I got out, rounded the car and grabbed my bag and laptop. Then I walked to the house.

If I was a different kind of woman, in other words I didn’t have my mother’s blood in my veins, I would have walked to the house slowly, considering my options, calming myself, building a plan of attack.

I did not do this. I stomped up to the house, opened the door, encountered a wave of strong garlic smells and stomped in.

My parents lived in a big house on a slight rise. Stairs dead ahead leading to a landing with a big window. Huge living room to the left that had a small den off of it at the front of the house, another small conservatory-like space behind the den also off the living room. Enormous kitchen to the right with a big area for the dining room table. Half bath and utility to the back of the kitchen that led to a garage. Wall to wall wool carpet throughout except the kitchen which was tiled. Three bedrooms and two baths upstairs, one shared, one off the master suite.
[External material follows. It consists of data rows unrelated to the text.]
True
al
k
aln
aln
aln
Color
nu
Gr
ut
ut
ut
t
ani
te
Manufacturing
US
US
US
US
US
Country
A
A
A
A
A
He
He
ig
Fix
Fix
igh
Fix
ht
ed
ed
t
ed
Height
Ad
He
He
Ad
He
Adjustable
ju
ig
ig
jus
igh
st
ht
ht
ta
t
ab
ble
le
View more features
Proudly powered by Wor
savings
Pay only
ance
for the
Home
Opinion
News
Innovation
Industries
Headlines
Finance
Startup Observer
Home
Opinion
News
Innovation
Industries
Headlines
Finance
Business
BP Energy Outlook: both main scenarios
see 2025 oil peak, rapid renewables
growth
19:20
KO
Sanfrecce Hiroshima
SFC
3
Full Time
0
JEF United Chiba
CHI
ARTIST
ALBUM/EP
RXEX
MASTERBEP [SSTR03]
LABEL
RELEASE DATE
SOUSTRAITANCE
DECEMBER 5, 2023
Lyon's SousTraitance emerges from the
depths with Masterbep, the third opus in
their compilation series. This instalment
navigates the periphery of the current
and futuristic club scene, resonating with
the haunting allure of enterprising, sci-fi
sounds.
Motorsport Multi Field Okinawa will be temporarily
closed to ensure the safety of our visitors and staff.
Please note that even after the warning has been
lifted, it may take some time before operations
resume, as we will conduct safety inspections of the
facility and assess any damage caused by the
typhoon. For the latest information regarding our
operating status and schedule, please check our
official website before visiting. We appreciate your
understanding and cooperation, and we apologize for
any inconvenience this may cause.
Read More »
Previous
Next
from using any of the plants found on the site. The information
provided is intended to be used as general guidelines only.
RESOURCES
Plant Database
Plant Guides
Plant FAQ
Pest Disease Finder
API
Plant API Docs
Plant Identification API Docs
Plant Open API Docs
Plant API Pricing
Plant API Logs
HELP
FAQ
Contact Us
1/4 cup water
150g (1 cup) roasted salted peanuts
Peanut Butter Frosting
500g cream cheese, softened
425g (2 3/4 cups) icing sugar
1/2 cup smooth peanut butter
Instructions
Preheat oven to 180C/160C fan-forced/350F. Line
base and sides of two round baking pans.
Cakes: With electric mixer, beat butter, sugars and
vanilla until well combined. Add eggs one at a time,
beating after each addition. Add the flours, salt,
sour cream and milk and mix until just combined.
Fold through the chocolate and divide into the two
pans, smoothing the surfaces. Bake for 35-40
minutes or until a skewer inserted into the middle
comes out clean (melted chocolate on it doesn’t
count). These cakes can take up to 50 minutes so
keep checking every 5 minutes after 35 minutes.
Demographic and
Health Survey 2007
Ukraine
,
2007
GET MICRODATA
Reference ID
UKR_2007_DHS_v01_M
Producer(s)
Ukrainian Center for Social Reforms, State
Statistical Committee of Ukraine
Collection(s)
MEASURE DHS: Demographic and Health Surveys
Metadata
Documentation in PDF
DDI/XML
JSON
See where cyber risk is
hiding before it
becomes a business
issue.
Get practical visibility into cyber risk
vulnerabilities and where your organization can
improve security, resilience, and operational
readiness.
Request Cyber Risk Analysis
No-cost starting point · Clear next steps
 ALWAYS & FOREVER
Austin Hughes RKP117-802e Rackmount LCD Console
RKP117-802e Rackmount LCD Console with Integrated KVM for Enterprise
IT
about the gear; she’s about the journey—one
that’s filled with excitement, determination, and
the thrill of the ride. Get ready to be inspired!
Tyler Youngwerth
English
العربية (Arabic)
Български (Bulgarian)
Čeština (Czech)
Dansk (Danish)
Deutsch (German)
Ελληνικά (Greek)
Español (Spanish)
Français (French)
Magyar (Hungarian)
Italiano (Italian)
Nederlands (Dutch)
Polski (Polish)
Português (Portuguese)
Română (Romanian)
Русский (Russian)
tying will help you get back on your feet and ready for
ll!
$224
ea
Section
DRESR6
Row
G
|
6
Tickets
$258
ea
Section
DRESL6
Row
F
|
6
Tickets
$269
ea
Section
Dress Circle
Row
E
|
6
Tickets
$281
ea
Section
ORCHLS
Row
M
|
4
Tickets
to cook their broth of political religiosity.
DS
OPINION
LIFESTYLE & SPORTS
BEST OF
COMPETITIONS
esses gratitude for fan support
The garden level was an apartment that they’d rented out since I could remember to a woman named Mrs. Mayhew who had three cats. In her tenure in the apartment the cats had rotated due to kitty death, and, once, kitty desertion though Mrs. Mayhew contended it was kitty theft and I was prone to believe her since she treated those cats better than most people treated their children, but Mrs. Mayhew never rotated. She had been old as the hills for as long as I could remember. She was also a silent neighbor. No loud music, no loud parties, no stream of constant visitors. And best of all, she put up with Ginger because she admired Dad, adored Meredith and cared a lot about me.

Before Ginger and I moved out (I never moved home after graduating U of C – Ginger took longer and graduated high school by what we all considered a minor miracle), there were four bedrooms upstairs but after I moved out Dad had turned one of the smaller bedrooms into a master bath. And Dad, being Dad, and Meredith, being Meredith, meant the whole pad was well-maintained, well-decorated, homey, warm and comfortable.

Like it was right then with a fire burning in the grate of the living room fireplace and candles lit throughout.

But once I’d swept the house with a glance, seeing Dad was entertaining Hawk in the living room and the table was set for four, my gaze swung left again and I took in Dad in his armchair and Hawk on the couch, his back to me, his arm stretched across the back of the couch but his neck twisted to look over his shoulder at me.

I dropped my bags and opened my mouth to shout.

“Honey,” Dad got there before me, straightening out of his chair, a bottle of beer in his hand, “why didn’t you tell us Hawk was coming to dinner?”